If the units being read in for a specific trait differ from those defined for the trait in the [traits dictionary](https://github.com/traitecoevo/traits.build-template/blob/master/config/traits.yml) the trait values are converted using the conversion rules specified in [unit_conversions.csv](https://github.com/traitecoevo/traits.build-template/blob/master/config/unit_conversions.csv).

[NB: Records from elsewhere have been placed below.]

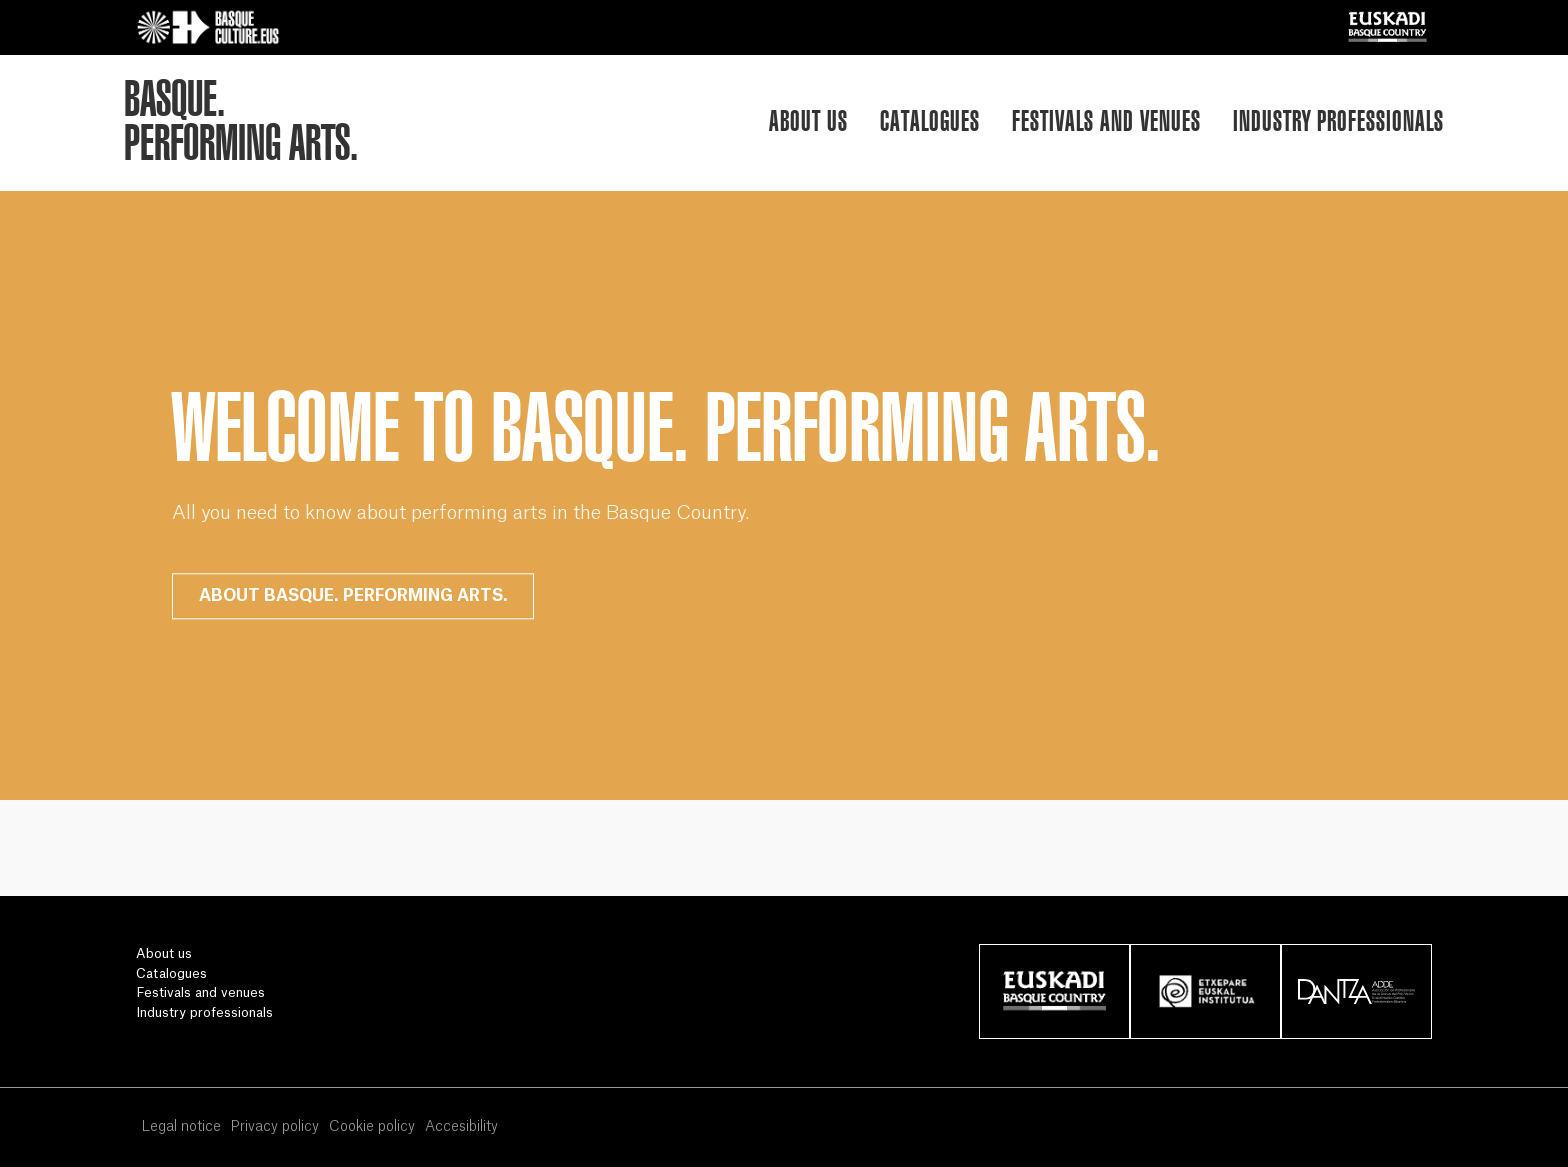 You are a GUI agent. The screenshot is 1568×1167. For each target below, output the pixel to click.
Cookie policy (372, 1127)
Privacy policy (274, 1127)
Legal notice (181, 1127)
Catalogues (930, 120)
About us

##### **entity_type, value_type, basis_of_value, replicates, methods**

| field          | value for this dataset                                                                                                                          | description                                                                                                                                                                                                              |
|------------------|------------------|------------------------------------|
| entity_type    | population                                                                                                                                      | The entity corresponding to the trait value. Uses a controlled vocabulary. See [traits.build_schema](https://github.com/traitecoevo/traits.build/blob/develop/inst/support/traits.build_schema.yml) for allowable terms. |
| value_type     | mean                                                                                                                                            | The statistical nature of the trait value. Uses a controlled vocabulary. See [traits.build_schema](https://github.com/traitecoevo/traits.build/blob/develop/inst/support/traits.build_schema.yml) for allowable terms.   |
| basis_of_value | measurement                                                                                                                                     | How the trait value was obtained. See [traits.build_schema](https://github.com/traitecoevo/traits.build/blob/develop/inst/support/traits.build_schema.yml) for allowable terms.                                          |
| replicates     | 3                                                                                                                                               | The number of replicate measurements that comprise the trait measurement recorded in the spreadsheet.                                                                                                                    |
| methods        | See the study's [metadata_notes.txt](https://github.com/traitecoevo/traits.build-template/blob/data/tutorial_dataset_1/raw/metadata_notes.txt) file | A verbatim (free-form) text field documenting the methods used to collect the trait measurements. This is generally available from the reference or directly from the author.                                            |

*The values for `entity_type`, `value_type`, `basis_of_value`, and `replicates` can vary by trait -- and indeed by measurement -- but for this study are identical for all traits.*

#### **Final steps**

##### **Double check the metadata.yml file**

You should now have a completed `metadata.yml` file, with no `unknown` fields.

You'll notice five sections we haven't used, `contexts`, `substitutions`, `taxonomic_updates`, `exclude_observations`, and `questions`.

These should each contain an `.na` (as in `substitutions: .na`). They will be explored in future lessons.

##### **Run tests on the metadata file**

Confirm there are no errors in the `metadata.yml` file:

```{r, eval=FALSE}
dataset_test("tutorial_dataset_1")
```

This *should* result in the following output:

[\[ FAIL 0 \| WARN 0 \| SKIP 0 \| PASS 79 \]]{style="color:blue;"}\

##### **Add dataset to the database** {#build_pipeline}

Next add the dataset_id to the build file that builds the database and rebuild the database

```{r, eval=FALSE}
build_setup_pipeline(method = "base", database_name = "traits.build_database")
source("build.R")
```

##### **Build dataset report**

As a final step, build a report for the study

```{r, eval=FALSE}
traits.build_database$build_info$version <- "5.0.0"  
    # a fix because the function was built around specific AusTraits versions
dataset_report("tutorial_dataset_1", traits.build_database, overwrite = TRUE)
```

Have a look at the report, but there reports become much more interesting once there are more datasets in the database.